Unless a settlement is achieved at so-called "super-mediation" talks in Washington DC under federal government auspices, the pilots' union, the Allied Pilots' Association, has vowed to declare a strike at midnight this Friday. Union officials have put the likelihood of a strike at about 50-50.
A strike could have a damaging ripple effect throughout the US economy. American accounts for about 20 per cent of US passenger travel and has a large share of freight and mail traffic. Most concerned are cities that are American hubs, like Miami, Chicago and its home base, Dallas-Fort Worth.
It would also cast a chill over the Caribbean and Latin America, two regions where American is the pre-eminent US carrier.
In preparation for the worst, American has already prepared redundancy notices for 90,000 employees who would be placed on emergency unpaid leave.
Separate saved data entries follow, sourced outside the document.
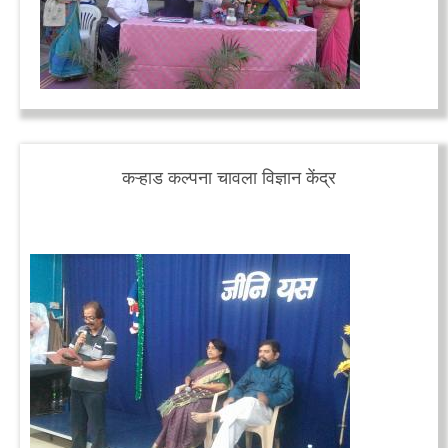
कऱ्हाड कल्पना चावला विज्ञान केंद्र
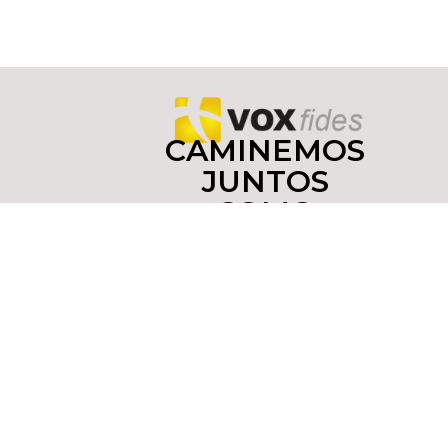
CAMINEMOS
JUNTOS
COMO
DISCÍPULOS
Y
MISIONEROS
Copyright © 2022 yoinfluyo.com Todos los derechos
reservados. De no existir previa autorización, queda
expresamente prohibida la publicación,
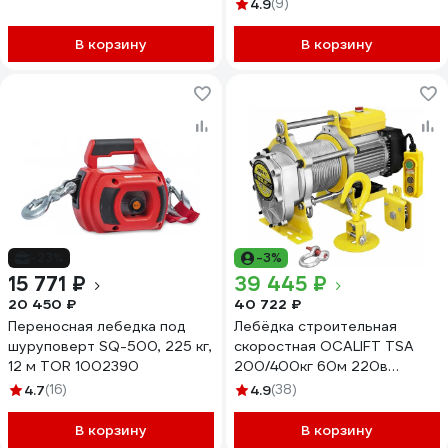
беспроводным пультом
корпус) tsa50040m220v
4.9
(9)
71058936
В корзину
В корзину
-23%
-3%
15 771 ₽
39 445 ₽
20 450 ₽
40 722 ₽
Переносная лебедка под
Лебёдка строительная
шуруповерт SQ-500, 225 кг,
скоростная OCALIFT TSA
12 м TOR 1002390
200/400кг 60м 220в
(алюминиевый корпус)
4.7
(16)
4.9
(38)
TSA20060m220v
В корзину
В корзину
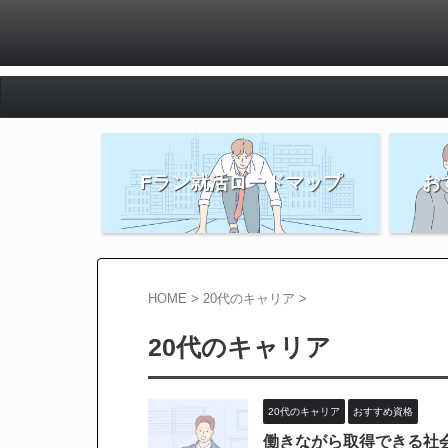
Fラン就活ロードマップ
お
HOME
>
20代のキャリア
>
20代のキャリア
20代のキャリア
おすすめ資格
働きながら取得できる社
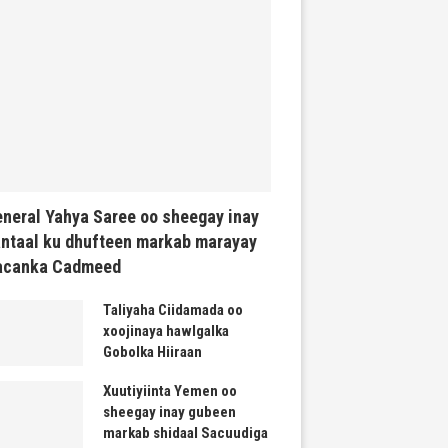
neral Yahya Saree oo sheegay inay
ntaal ku dhufteen markab marayay
acanka Cadmeed
Taliyaha Ciidamada oo
xoojinaya hawlgalka
Gobolka Hiiraan
Xuutiyiinta Yemen oo
sheegay inay gubeen
markab shidaal Sacuudiga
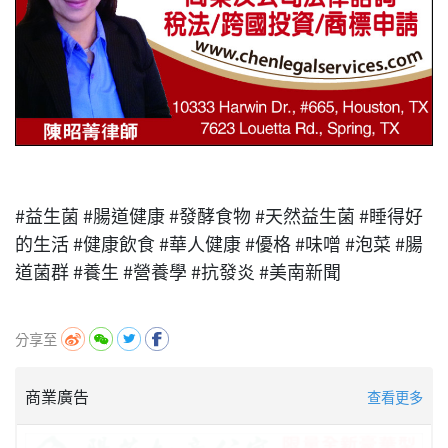
#益生菌 #腸道健康 #發酵食物 #天然益生菌 #睡得好
的生活 #健康飲食 #華人健康 #優格 #味噌 #泡菜 #腸
道菌群 #養生 #營養學 #抗發炎 #美南新聞
分享至
商業廣告
查看更多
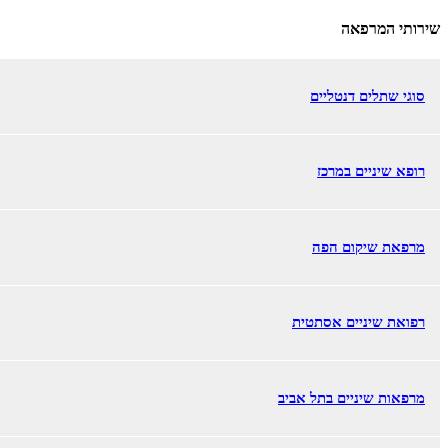
שירותי המרפאה
סוגי שתלים דנטליים
רופא שיניים במרכז
מרפאת שיקום הפה
רפואת שיניים אסתטית
מרפאות שיניים בתל אביב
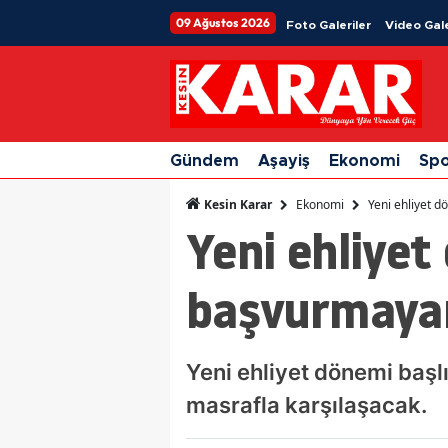
09 Ağustos 2026
Foto Galeriler
Video Gale
Gündem
Aşayiş
Ekonomi
Sp
Ekonomi
Yeni ehliyet 
Kesin Karar
Yeni ehliyet
başvurmaya
Yeni ehliyet dönemi baş
masrafla karşılaşacak.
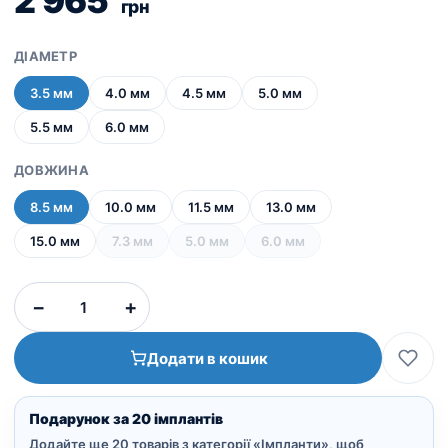
2 965
грн
ДІАМЕТР
3.5 мм
4.0 мм
4.5 мм
5.0 мм
5.5 мм
6.0 мм
ДОВЖИНА
8.5 мм
10.0 мм
11.5 мм
13.0 мм
15.0 мм
7.3 мм
5.0 мм
6.0 мм
NeoBiotech
−
+
IS-
II
Додати в кошик
Active
кількість
Подарунок за 20 імплантів
Додайте ще 20 товарів з категорії «Імпланти», щоб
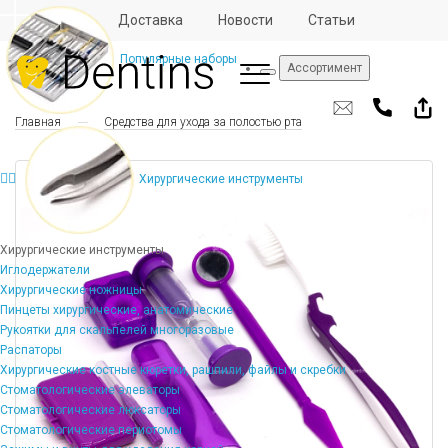
Отзывы
Доставка
Новости
Статьи
Популярные наборы
Ассортимент
Главная
Средства для ухода за полостью рта
Хирургические инструменты
Хирургические инструменты
Иглодержатели
Хирургические ножницы
Пинцеты хирургические, анатомические
Рукоятки для скальпелей многоразовые
Распаторы
Хирургические костные кюретки, рашпили, файлы и скребки
Стоматологические элеваторы
Стоматологические люксаторы
Стоматологические периотомы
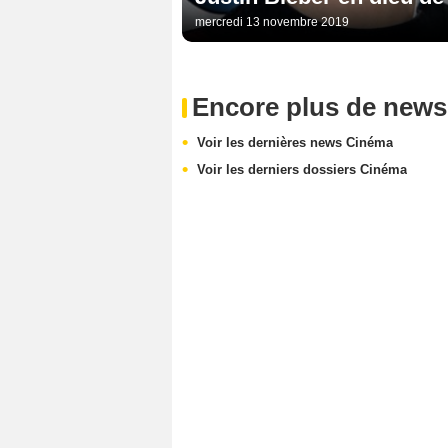
mercredi 13 novembre 2019
Encore plus de news
Voir les dernières news Cinéma
Voir les derniers dossiers Cinéma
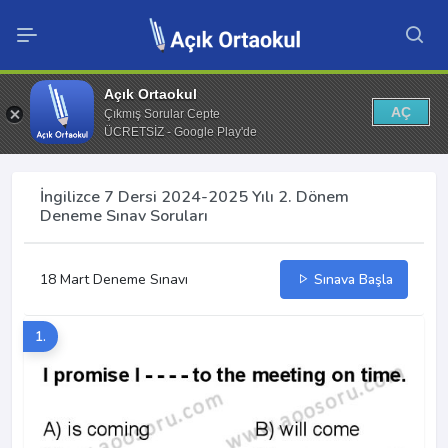
Açık Ortaokul
AÇ
Çıkmış Sorular Cepte
ÜCRETSİZ - Google Play'de
İngilizce 7 Dersi 2024-2025 Yılı 2. Dönem
Deneme Sınav Soruları
18 Mart Deneme Sınavı
Sınava Başla
1.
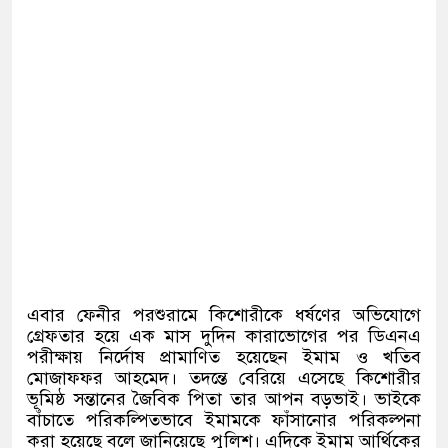
এবার ফেনীর পরশুরামে কিশোরীকে ধর্ষণের অভিযোগে
গ্রেফতার হয়ে এক মাস দুদিন কারাভোগের পর ডিএনএ
পরীক্ষায় নির্দোষ প্রামাণিত হয়েছেন ইমাম ও খতিব
মোজাফফর আহমেদ। তদন্তে বেরিয়ে এসেছে কিশোরীর
ভূমিষ্ঠ সন্তানের জৈবিক পিতা তার আপন বড়ভাই। ভাইকে
বাঁচাতে পরিকল্পিতভাবে ইমামকে ফাঁসানোর পরিকল্পনা
করা হয়েছে বলে জানিয়েছে পুলিশ। এদিকে ইমাম আর্থিকের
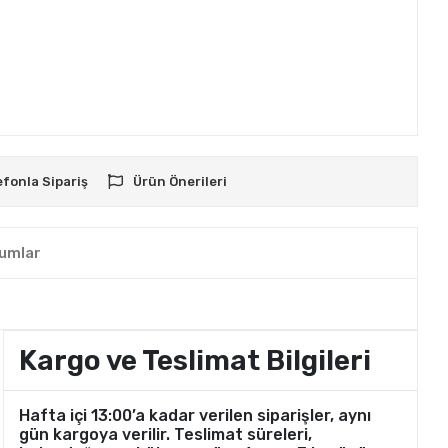
efonla Sipariş
Ürün Önerileri
umlar
Kargo ve Teslimat Bilgileri
Hafta içi 13:00’a kadar verilen siparişler, aynı
gün kargoya verilir. Teslimat süreleri,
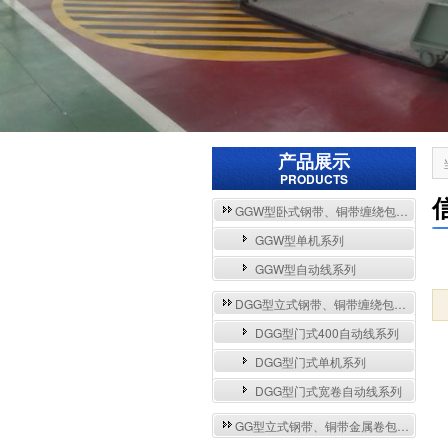
产品展示
PRODUCTS
GGW型卧式钢带、铜带缠绕包装自动流水线与单机系列
GGW型单机系列
GGW型自动线系列
DGG型立式钢带、铜带缠绕包装自动流水线与单机系列
DGG型门式400自动线系列
DGG型门式单机系列
DGG型门式宽卷自动线系列
GG型立式钢带、铜带金属卷包装机系列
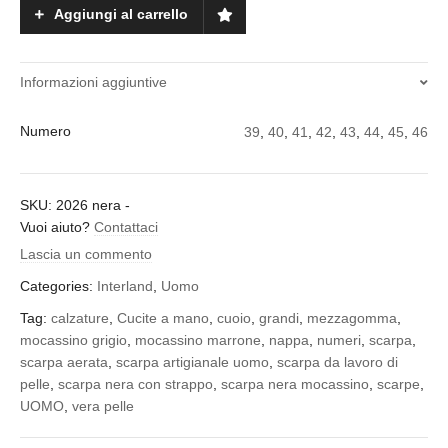
nera
Aggiungi al carrello
quantity
Informazioni aggiuntive
Numero
39
,
40
,
41
,
42
,
43
,
44
,
45
,
46
SKU:
2026 nera
-
Vuoi aiuto?
Contattaci
Lascia un commento
Categories:
Interland
,
Uomo
Tag:
calzature
,
Cucite a mano
,
cuoio
,
grandi
,
mezzagomma
,
mocassino grigio
,
mocassino marrone
,
nappa
,
numeri
,
scarpa
,
scarpa aerata
,
scarpa artigianale uomo
,
scarpa da lavoro di
pelle
,
scarpa nera con strappo
,
scarpa nera mocassino
,
scarpe
,
UOMO
,
vera pelle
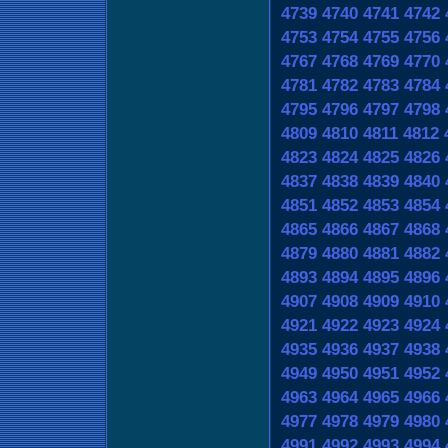
4739
4740
4741
4742
4753
4754
4755
4756
4767
4768
4769
4770
4781
4782
4783
4784
4795
4796
4797
4798
4809
4810
4811
4812
4823
4824
4825
4826
4837
4838
4839
4840
4851
4852
4853
4854
4865
4866
4867
4868
4879
4880
4881
4882
4893
4894
4895
4896
4907
4908
4909
4910
4921
4922
4923
4924
4935
4936
4937
4938
4949
4950
4951
4952
4963
4964
4965
4966
4977
4978
4979
4980
4991
4992
4993
4994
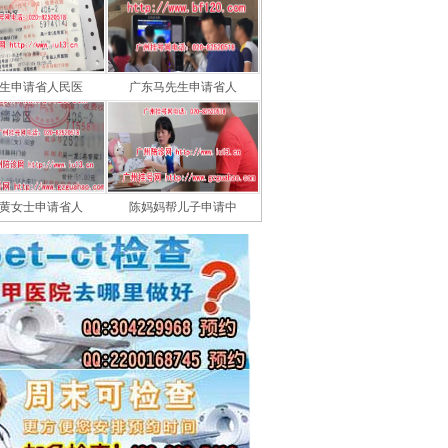
生申请省人民医
广东马先生申请省人
黄女士申请省人
陈妈妈帮儿子申请中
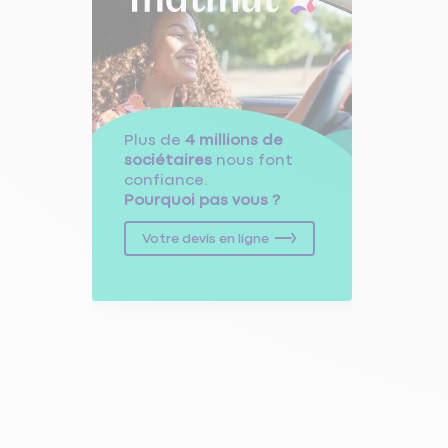
Plus de
4 millions de
sociétaires
nous font
confiance.
Pourquoi pas vous ?
Votre devis en ligne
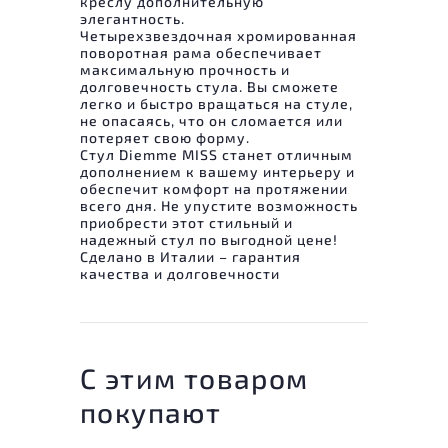
креслу дополнительную
элегантность.
Четырехзвездочная хромированная
поворотная рама обеспечивает
максимальную прочность и
долговечность стула. Вы сможете
легко и быстро вращаться на стуле,
не опасаясь, что он сломается или
потеряет свою форму.
Стул Diemme MISS станет отличным
дополнением к вашему интерьеру и
обеспечит комфорт на протяжении
всего дня. Не упустите возможность
приобрести этот стильный и
надежный стул по выгодной цене!
Сделано в Италии – гарантия
качества и долговечности
С этим товаром
покупают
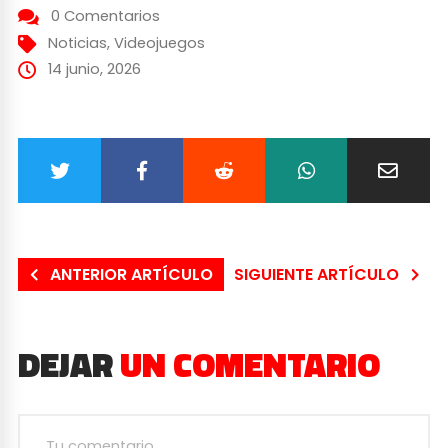
0 Comentarios
Noticias
,
Videojuegos
14 junio, 2026
ANTERIOR ARTÍCULO
SIGUIENTE ARTÍCULO
DEJAR
UN COMENTARIO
Also grounded would be American Eagle, the carriers commuter subsidiary.
The company, which is headed by the irascible Robert Crandall, has also drawn $1bn from an existing credit line and borrowed an additional $1bn - with its entire fleet as collateral - to provide it with a cash cushion to ride through a strike.
At issue is the pilots' demand for an 11.5 per cent pay rise over the four-year life of a new contract. American, which reported record profits in 1996, is offering 5 per cent. "We are faced with two disastrous alternatives - unacceptably high costs or cessation of operations," Mr Crandall wrote in a memo to employees.
For travellers, it is a nightmare scenario. Friday also marks the start of a public holiday, the "President's Day" weekend, and the start of half- term for many schools. A strike could leave thousands of travellers either unable to travel or stranded away from home.